══ Exercise data ══

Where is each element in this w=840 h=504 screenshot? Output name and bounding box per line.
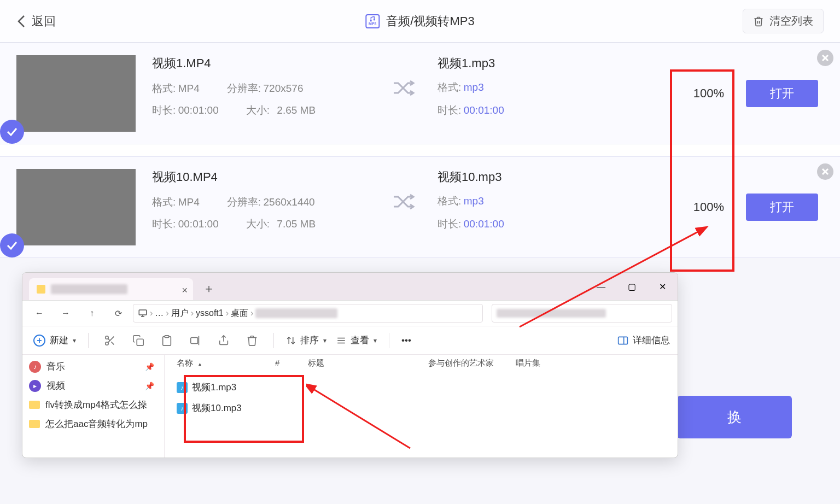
nav-back-button[interactable]: ← [28, 304, 51, 323]
arrow-icon-wrap [393, 55, 416, 132]
folder-icon [37, 285, 45, 294]
plus-circle-icon: + [33, 335, 45, 347]
arrow-icon-wrap [393, 169, 416, 245]
source-info: 视频10.MP4 格式: MP4 分辨率: 2560x1440 时长: 00:0… [152, 169, 376, 239]
audio-file-icon: ♪ [177, 403, 188, 414]
format-field: 格式: MP4 [152, 81, 200, 96]
source-filename: 视频1.MP4 [152, 55, 376, 72]
video-thumbnail [16, 169, 136, 245]
crumb-desktop[interactable]: 桌面 [231, 308, 248, 319]
svg-line-12 [111, 342, 114, 344]
view-button[interactable]: 查看▾ [333, 334, 380, 347]
svg-rect-24 [619, 337, 628, 344]
file-row[interactable]: ♪ 视频10.mp3 [177, 402, 242, 414]
cut-button[interactable] [97, 330, 122, 351]
close-window-button[interactable]: ✕ [647, 273, 678, 300]
duration-field: 时长: 00:01:00 [152, 217, 219, 231]
music-icon: ♪ [29, 361, 41, 373]
back-button[interactable]: 返回 [16, 13, 56, 30]
svg-point-10 [106, 342, 109, 345]
shuffle-icon [393, 79, 416, 97]
pin-icon: 📌 [145, 362, 154, 371]
monitor-icon [138, 308, 148, 318]
sort-button[interactable]: 排序▾ [283, 334, 330, 347]
conversion-card: 视频1.MP4 格式: MP4 分辨率: 720x576 时长: 00:01:0… [0, 43, 840, 144]
file-name: 视频10.mp3 [192, 402, 242, 414]
explorer-search[interactable] [492, 304, 672, 323]
page-title-text: 音频/视频转MP3 [386, 13, 474, 30]
resolution-field: 分辨率: 2560x1440 [227, 195, 315, 209]
output-duration-field: 时长: 00:01:00 [438, 217, 504, 231]
folder-icon [29, 420, 40, 428]
nav-up-button[interactable]: ↑ [80, 304, 103, 323]
svg-point-1 [374, 19, 375, 21]
tab-title-blurred [51, 284, 127, 294]
rename-button[interactable] [183, 330, 208, 351]
copy-button[interactable] [126, 330, 151, 351]
resolution-field: 分辨率: 720x576 [227, 81, 304, 96]
format-field: 格式: MP4 [152, 195, 200, 209]
paste-button[interactable] [154, 330, 179, 351]
nav-forward-button[interactable]: → [54, 304, 77, 323]
view-icon [336, 336, 346, 345]
details-panel-button[interactable]: 详细信息 [617, 334, 670, 347]
sidebar-item-folder[interactable]: 怎么把aac音频转化为mp [29, 418, 158, 430]
crumb-users[interactable]: 用户 [171, 308, 189, 319]
convert-button[interactable]: 换 [677, 396, 792, 438]
svg-point-9 [106, 336, 109, 339]
details-icon [617, 336, 628, 345]
output-duration-field: 时长: 00:01:00 [438, 103, 504, 118]
back-label: 返回 [32, 13, 56, 30]
clear-label: 清空列表 [769, 14, 813, 28]
column-headers[interactable]: 名称▴ # 标题 参与创作的艺术家 唱片集 [177, 358, 672, 368]
explorer-tab[interactable]: × [29, 278, 193, 300]
source-filename: 视频10.MP4 [152, 169, 376, 185]
explorer-tabstrip: × ＋ — ▢ ✕ [22, 273, 678, 300]
remove-button[interactable] [817, 163, 833, 180]
share-button[interactable] [211, 330, 236, 351]
mp3-icon: MP3 [365, 14, 380, 28]
sidebar-item-video[interactable]: ▸视频📌 [29, 379, 158, 392]
tab-close-button[interactable]: × [182, 285, 188, 296]
card-actions: 100% 打开 [693, 55, 818, 132]
nav-refresh-button[interactable]: ⟳ [107, 304, 130, 323]
breadcrumb[interactable]: ›… ›用户 ›yssoft1 ›桌面 › [133, 304, 483, 323]
explorer-file-pane: 名称▴ # 标题 参与创作的艺术家 唱片集 ♪ 视频1.mp3 ♪ 视频10.m… [165, 355, 678, 458]
more-button[interactable]: ••• [398, 335, 415, 346]
video-icon: ▸ [29, 380, 41, 392]
top-bar: 返回 MP3 音频/视频转MP3 清空列表 [0, 0, 840, 43]
open-button[interactable]: 打开 [746, 80, 818, 107]
video-thumbnail [16, 55, 136, 132]
window-controls: — ▢ ✕ [586, 273, 678, 300]
new-button[interactable]: + 新建 ▾ [30, 332, 79, 349]
progress-percent: 100% [693, 86, 724, 101]
folder-icon [29, 401, 40, 409]
minimize-button[interactable]: — [586, 273, 616, 300]
output-format-field: 格式: mp3 [438, 194, 504, 208]
explorer-body: ♪音乐📌 ▸视频📌 flv转换成mp4格式怎么操 怎么把aac音频转化为mp 名… [22, 355, 678, 458]
sidebar-item-music[interactable]: ♪音乐📌 [29, 360, 158, 373]
file-row[interactable]: ♪ 视频1.mp3 [177, 381, 236, 394]
audio-file-icon: ♪ [177, 382, 188, 393]
delete-button[interactable] [240, 330, 265, 351]
open-button[interactable]: 打开 [746, 194, 818, 221]
sort-icon [286, 336, 296, 345]
crumb-account[interactable]: yssoft1 [196, 308, 224, 318]
svg-rect-6 [139, 310, 147, 315]
conversion-list: 视频1.MP4 格式: MP4 分辨率: 720x576 时长: 00:01:0… [0, 43, 840, 258]
remove-button[interactable] [817, 50, 833, 66]
pin-icon: 📌 [145, 382, 154, 390]
svg-rect-16 [191, 337, 198, 343]
sidebar-item-folder[interactable]: flv转换成mp4格式怎么操 [29, 398, 158, 411]
maximize-button[interactable]: ▢ [616, 273, 647, 300]
output-filename: 视频10.mp3 [438, 169, 504, 185]
chevron-left-icon [16, 14, 26, 29]
clear-list-button[interactable]: 清空列表 [743, 9, 824, 33]
progress-percent: 100% [693, 200, 724, 214]
svg-rect-14 [137, 339, 143, 345]
new-tab-button[interactable]: ＋ [203, 280, 215, 300]
crumb-blurred [255, 308, 337, 318]
output-info: 视频10.mp3 格式: mp3 时长: 00:01:00 [438, 169, 504, 240]
source-info: 视频1.MP4 格式: MP4 分辨率: 720x576 时长: 00:01:0… [152, 55, 376, 125]
page-title: MP3 音频/视频转MP3 [365, 13, 474, 30]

═══

• Task requirements
The entries above are to be copied exactly, with every picture left out.

• Result below
Where is each element in this w=840 h=504 screenshot? Output name and bounding box per line.
nav-back-button[interactable]: ← [28, 304, 51, 323]
arrow-icon-wrap [393, 55, 416, 132]
folder-icon [37, 285, 45, 294]
plus-circle-icon: + [33, 335, 45, 347]
arrow-icon-wrap [393, 169, 416, 245]
source-info: 视频10.MP4 格式: MP4 分辨率: 2560x1440 时长: 00:0… [152, 169, 376, 239]
audio-file-icon: ♪ [177, 403, 188, 414]
format-field: 格式: MP4 [152, 81, 200, 96]
source-filename: 视频1.MP4 [152, 55, 376, 72]
video-thumbnail [16, 169, 136, 245]
crumb-desktop[interactable]: 桌面 [231, 308, 248, 319]
svg-line-12 [111, 342, 114, 344]
view-button[interactable]: 查看▾ [333, 334, 380, 347]
svg-rect-24 [619, 337, 628, 344]
file-row[interactable]: ♪ 视频10.mp3 [177, 402, 242, 414]
cut-button[interactable] [97, 330, 122, 351]
close-window-button[interactable]: ✕ [647, 273, 678, 300]
duration-field: 时长: 00:01:00 [152, 217, 219, 231]
music-icon: ♪ [29, 361, 41, 373]
back-button[interactable]: 返回 [16, 13, 56, 30]
svg-point-10 [106, 342, 109, 345]
shuffle-icon [393, 79, 416, 97]
pin-icon: 📌 [145, 362, 154, 371]
monitor-icon [138, 308, 148, 318]
sort-button[interactable]: 排序▾ [283, 334, 330, 347]
conversion-card: 视频1.MP4 格式: MP4 分辨率: 720x576 时长: 00:01:0… [0, 43, 840, 144]
file-name: 视频10.mp3 [192, 402, 242, 414]
explorer-search[interactable] [492, 304, 672, 323]
page-title-text: 音频/视频转MP3 [386, 13, 474, 30]
resolution-field: 分辨率: 2560x1440 [227, 195, 315, 209]
output-duration-field: 时长: 00:01:00 [438, 217, 504, 231]
folder-icon [29, 420, 40, 428]
nav-up-button[interactable]: ↑ [80, 304, 103, 323]
svg-point-1 [374, 19, 375, 21]
tab-title-blurred [51, 284, 127, 294]
rename-button[interactable] [183, 330, 208, 351]
copy-button[interactable] [126, 330, 151, 351]
resolution-field: 分辨率: 720x576 [227, 81, 304, 96]
format-field: 格式: MP4 [152, 195, 200, 209]
paste-button[interactable] [154, 330, 179, 351]
nav-forward-button[interactable]: → [54, 304, 77, 323]
view-icon [336, 336, 346, 345]
details-panel-button[interactable]: 详细信息 [617, 334, 670, 347]
sidebar-item-folder[interactable]: 怎么把aac音频转化为mp [29, 418, 158, 430]
crumb-users[interactable]: 用户 [171, 308, 189, 319]
convert-button[interactable]: 换 [677, 396, 792, 438]
svg-point-9 [106, 336, 109, 339]
details-icon [617, 336, 628, 345]
output-duration-field: 时长: 00:01:00 [438, 103, 504, 118]
back-label: 返回 [32, 13, 56, 30]
clear-label: 清空列表 [769, 14, 813, 28]
column-headers[interactable]: 名称▴ # 标题 参与创作的艺术家 唱片集 [177, 358, 672, 368]
explorer-tab[interactable]: × [29, 278, 193, 300]
source-filename: 视频10.MP4 [152, 169, 376, 185]
explorer-tabstrip: × ＋ — ▢ ✕ [22, 273, 678, 300]
remove-button[interactable] [817, 163, 833, 180]
share-button[interactable] [211, 330, 236, 351]
mp3-icon: MP3 [365, 14, 380, 28]
sidebar-item-video[interactable]: ▸视频📌 [29, 379, 158, 392]
tab-close-button[interactable]: × [182, 285, 188, 296]
card-actions: 100% 打开 [693, 55, 818, 132]
nav-refresh-button[interactable]: ⟳ [107, 304, 130, 323]
breadcrumb[interactable]: ›… ›用户 ›yssoft1 ›桌面 › [133, 304, 483, 323]
explorer-file-pane: 名称▴ # 标题 参与创作的艺术家 唱片集 ♪ 视频1.mp3 ♪ 视频10.m… [165, 355, 678, 458]
more-button[interactable]: ••• [398, 335, 415, 346]
video-icon: ▸ [29, 380, 41, 392]
top-bar: 返回 MP3 音频/视频转MP3 清空列表 [0, 0, 840, 43]
open-button[interactable]: 打开 [746, 80, 818, 107]
video-thumbnail [16, 55, 136, 132]
window-controls: — ▢ ✕ [586, 273, 678, 300]
new-button[interactable]: + 新建 ▾ [30, 332, 79, 349]
progress-percent: 100% [693, 86, 724, 101]
folder-icon [29, 401, 40, 409]
minimize-button[interactable]: — [586, 273, 616, 300]
output-format-field: 格式: mp3 [438, 194, 504, 208]
explorer-body: ♪音乐📌 ▸视频📌 flv转换成mp4格式怎么操 怎么把aac音频转化为mp 名… [22, 355, 678, 458]
sidebar-item-music[interactable]: ♪音乐📌 [29, 360, 158, 373]
file-row[interactable]: ♪ 视频1.mp3 [177, 381, 236, 394]
audio-file-icon: ♪ [177, 382, 188, 393]
delete-button[interactable] [240, 330, 265, 351]
open-button[interactable]: 打开 [746, 194, 818, 221]
sort-icon [286, 336, 296, 345]
crumb-account[interactable]: yssoft1 [196, 308, 224, 318]
svg-rect-6 [139, 310, 147, 315]
conversion-list: 视频1.MP4 格式: MP4 分辨率: 720x576 时长: 00:01:0… [0, 43, 840, 258]
remove-button[interactable] [817, 50, 833, 66]
pin-icon: 📌 [145, 382, 154, 390]
svg-rect-16 [191, 337, 198, 343]
sidebar-item-folder[interactable]: flv转换成mp4格式怎么操 [29, 398, 158, 411]
maximize-button[interactable]: ▢ [616, 273, 647, 300]
output-filename: 视频10.mp3 [438, 169, 504, 185]
chevron-left-icon [16, 14, 26, 29]
clear-list-button[interactable]: 清空列表 [743, 9, 824, 33]
progress-percent: 100% [693, 200, 724, 214]
svg-rect-14 [137, 339, 143, 345]
new-tab-button[interactable]: ＋ [203, 280, 215, 300]
crumb-blurred [255, 308, 337, 318]
output-info: 视频10.mp3 格式: mp3 时长: 00:01:00 [438, 169, 504, 240]
source-info: 视频1.MP4 格式: MP4 分辨率: 720x576 时长: 00:01:0… [152, 55, 376, 125]
page-title: MP3 音频/视频转MP3 [365, 13, 474, 30]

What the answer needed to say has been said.